Wednesday, September 7, 2011

The Datacenter as a Computer - Chapters 3,4,7

Motivation:
The chapters 3,4 and 7 of the book introduce the hardware building blocks and provide details on the power infrastructure used in a datacenter. Further they discuss the different failure modes of a warehouse scale computer and motivate the need for building fault-tolerant software

Main ideas:
- The server hardware used in warehouse scale computing is a low-end server for cost-efficiency reasons. Using TPC-C price/performance benchmark one can see that lower end servers are up to 20x more efficient than a high-end server.

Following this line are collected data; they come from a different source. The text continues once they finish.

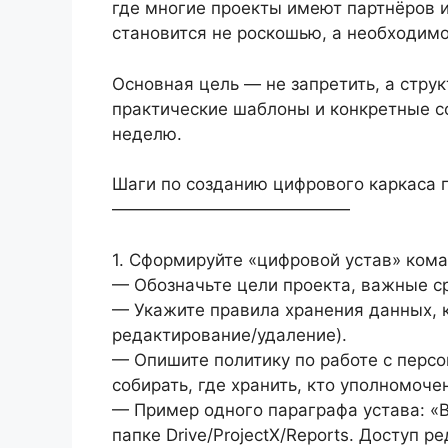
где многие проекты имеют партнёров 
становится не роскошью, а необходим
Основная цель — не запретить, а стру
практические шаблоны и конкретные с
неделю.
Шаги по созданию цифрового каркаса 
——————————————
1. Сформируйте «цифровой устав» команд
— Обозначьте цели проекта, важные с
— Укажите правила хранения данных, к
редактирование/удаление).
— Опишите политику по работе с перс
собирать, где хранить, кто уполномоче
— Пример одного параграфа устава: «
папке Drive/ProjectX/Reports. Доступ р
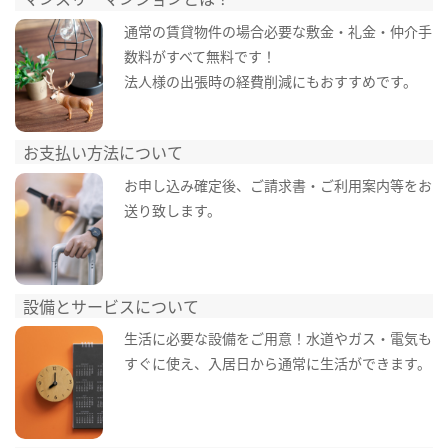
通常の賃貸物件の場合必要な敷金・礼金・仲介手
数料がすべて無料です！
法人様の出張時の経費削減にもおすすめです。
お支払い方法について
お申し込み確定後、ご請求書・ご利用案内等をお
送り致します。
設備とサービスについて
生活に必要な設備をご用意！水道やガス・電気も
すぐに使え、入居日から通常に生活ができます。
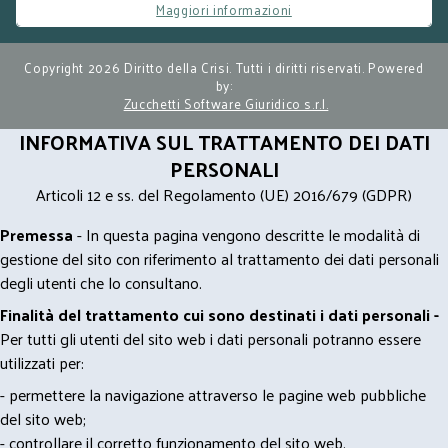
Maggiori informazioni
Copyright 2026 Diritto della Crisi. Tutti i diritti riservati. Powered
by:
Zucchetti Software Giuridico s.r.l.
INFORMATIVA SUL TRATTAMENTO DEI DATI
PERSONALI
Articoli 12 e ss. del Regolamento (UE) 2016/679 (GDPR)
Premessa
- In questa pagina vengono descritte le modalità di
gestione del sito con riferimento al trattamento dei dati personali
degli utenti che lo consultano.
Finalità del trattamento cui sono destinati i dati personali -
Per tutti gli utenti del sito web i dati personali potranno essere
utilizzati per:
- permettere la navigazione attraverso le pagine web pubbliche
del sito web;
- controllare il corretto funzionamento del sito web.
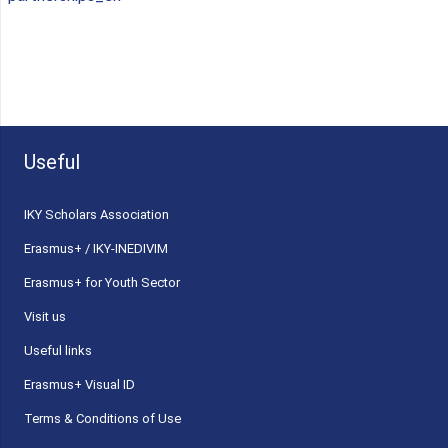
Useful
ΙΚΥ Scholars Association
Erasmus+ / IKY-INEDIVIM
Erasmus+ for Youth Sector
Visit us
Useful links
Erasmus+ Visual ID
Terms & Conditions of Use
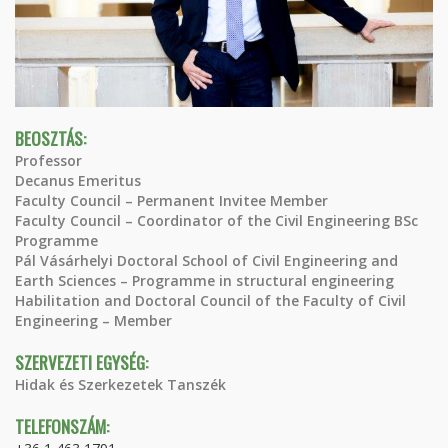
BEOSZTÁS:
Professor
Decanus Emeritus
Faculty Council – Permanent Invitee Member
Faculty Council – Coordinator of the Civil Engineering BSc
Programme
Pál Vásárhelyi Doctoral School of Civil Engineering and
Earth Sciences – Programme in structural engineering
Habilitation and Doctoral Council of the Faculty of Civil
Engineering – Member
SZERVEZETI EGYSÉG:
Hidak és Szerkezetek Tanszék
TELEFONSZÁM:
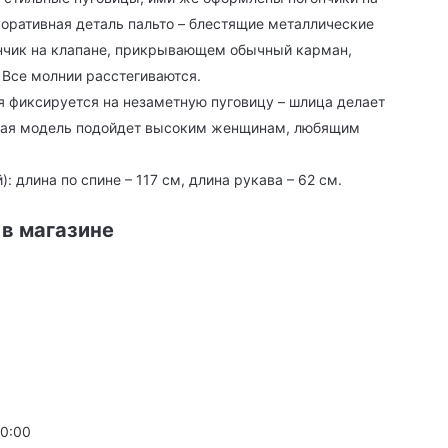
коративная деталь пальто – блестящие металлические
нчик на клапане, прикрывающем обычный карман,
. Все молнии расстегиваются.
я фиксируется на незаметную пуговицу – шлица делает
такая модель подойдет высоким женщинам, любящим
 длина по спине – 117 см, длина рукава – 62 см.
 в магазине
20:00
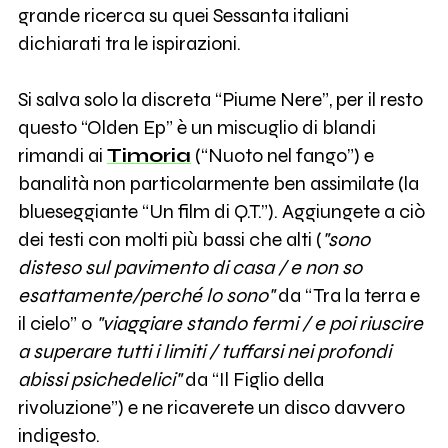
grande ricerca su quei Sessanta italiani
dichiarati tra le ispirazioni.
Si salva solo la discreta “Piume Nere”, per il resto
questo “Olden Ep” è un miscuglio di blandi
rimandi ai
Timoria
(“Nuoto nel fango”) e
banalità non particolarmente ben assimilate (la
blueseggiante “Un film di Q.T.”). Aggiungete a ciò
dei testi con molti più bassi che alti (
"sono
disteso sul pavimento di casa / e non so
esattamente/perché lo sono"
da “Tra la terra e
il cielo” o
"viaggiare stando fermi / e poi riuscire
a superare tutti i limiti / tuffarsi nei profondi
abissi psichedelici"
da “Il Figlio della
rivoluzione”) e ne ricaverete un disco davvero
indigesto.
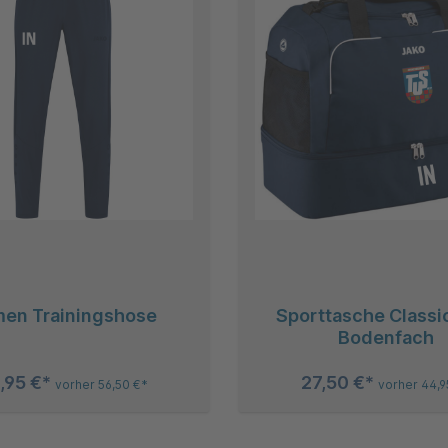
en Trainingshose
Sporttasche Classi
Bodenfach
,95 €*
27,50 €*
vorher 56,50 €*
vorher 44,9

- However, there are limits to how low-end components one can choose and using hardware from embedded systems may not give much benefits. This is because there are parts of a computation that are difficult to parallelize and the latency would suffer if lower-power processors are used.
- The power supply to a warehouse scale computer has many redundancy levels and the architecture of the datacenter is optimized for more efficient cooling.

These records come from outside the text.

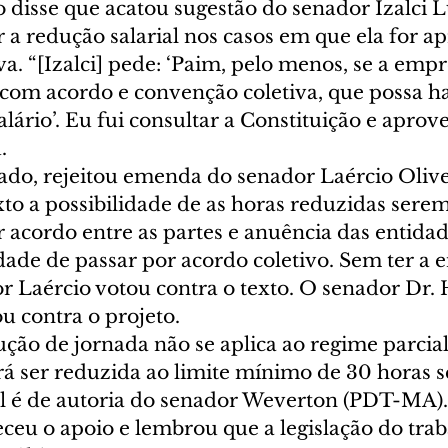
o disse que acatou sugestão do senador Izalci
 a redução salarial nos casos em que ela for 
a. “[Izalci] pede: ‘Paim, pelo menos, se a empr
 com acordo e convenção coletiva, que possa h
lário’. Eu fui consultar a Constituição e aprovei
  
ado, rejeitou emenda do senador Laércio Olive
xto a possibilidade de as horas reduzidas serem
acordo entre as partes e anuência das entidade
ade de passar por acordo coletivo. Sem ter a
r Laércio votou contra o texto. O senador Dr. 
 contra o projeto.  
ão de jornada não se aplica ao regime parcial 
rá ser reduzida ao limite mínimo de 30 horas s
al é de autoria do senador Weverton (PDT-MA).
eceu o apoio e lembrou que a legislação do trab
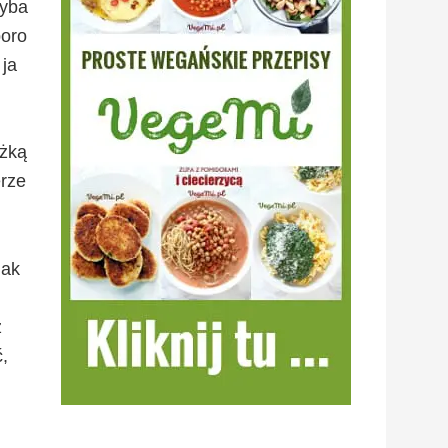
hyba
poro
 ja
yżką
erze
jak
z
,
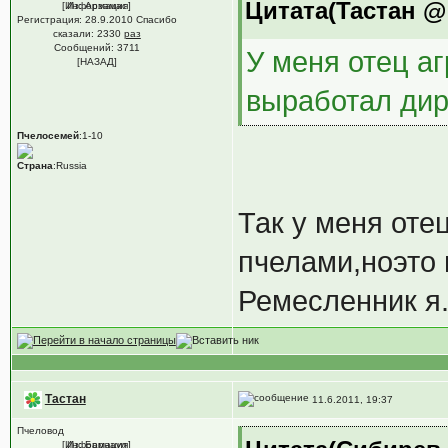
Цитата(Тастан @ 
[Информация]
Из: Арзамас
Регистрация: 28.9.2010 Спасибо
сказали:
2330
раз
Сообщений: 3711
У меня отец а
[НАЗАД]
выработал дир
Пчелосемей
:1-10
Страна
:Russia
Так у меня оте
пчелами,ноэто 
Ремесленник я
Тастан
11.6.2011, 19:37
Пчеловод
[Информация]
Из: Барнаул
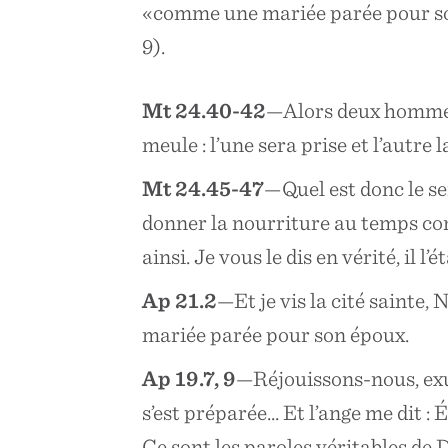
«comme une mariée parée pour son 
9).
Mt 24.40-42
—Alors deux hommes 
meule : l’une sera prise et l’autre
Mt 24.45-47
—Quel est donc le ser
donner la nourriture au temps con
ainsi. Je vous le dis en vérité, il l’
Ap 21.2
—Et je vis la cité sainte
mariée parée pour son époux.
Ap 19.7, 9
—Réjouissons-nous, exul
s’est préparée... Et l’ange me dit :
Ce sont les paroles véritables de 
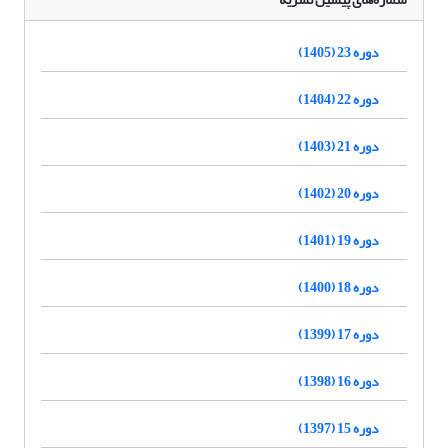
دوره 23 (1405)
دوره 22 (1404)
دوره 21 (1403)
دوره 20 (1402)
دوره 19 (1401)
دوره 18 (1400)
دوره 17 (1399)
دوره 16 (1398)
دوره 15 (1397)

- Even though low-end hardware components are used, configuration and software failures are more frequent. Further, while hardware failures are statistically independent, many of the software or configuration related failures are correlated and could lead to a loss of availability.

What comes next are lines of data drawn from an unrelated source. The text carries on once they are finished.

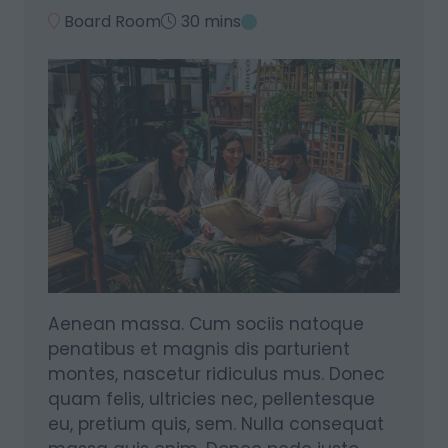
Board Room
30 mins
Aenean massa. Cum sociis natoque
penatibus et magnis dis parturient
montes, nascetur ridiculus mus. Donec
quam felis, ultricies nec, pellentesque
eu, pretium quis, sem. Nulla consequat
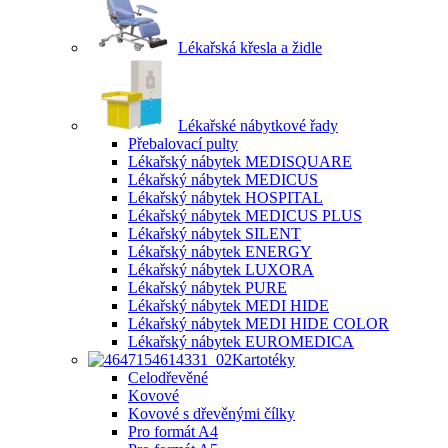
Lékařská křesla a židle
Lékařské nábytkové řady
Přebalovací pulty
Lékařský nábytek MEDISQUARE
Lékařský nábytek MEDICUS
Lékařský nábytek HOSPITAL
Lékařský nábytek MEDICUS PLUS
Lékařský nábytek SILENT
Lékařský nábytek ENERGY
Lékařský nábytek LUXORA
Lékařský nábytek PURE
Lékařský nábytek MEDI HIDE
Lékařský nábytek MEDI HIDE COLOR
Lékařský nábytek EUROMEDICA
Kartotéky
Celodřevěné
Kovové
Kovové s dřevěnými čílky
Pro formát A4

- A survey of the machine restart events in a Google datacenter showed that 95% of the machines restart less often than once a month, but this distribution has a long tail. The average machine availability was found to be 99.84%. But for a service which runs on 2000 machines, there will be a failure once every 2.5 hrs and software design needs to take into account such frequent failures.

Tradeoffs, Influence:
- The most important trade-off in the design of a warehouse scale computer is the choice of hardware components used for it. This work shows that there are many factors which influence such a decision and designers need to find a sweet spot over a large number of choices.
- Software components like file systems have been redesigned to handle failures (GFS) and this leads to the trade-off between consistency, availability and tolerance to network partition (CAP theorem). Storage systems like Bigtable and Yahoo's Pnuts have shown the importance of availability with eventual consistency.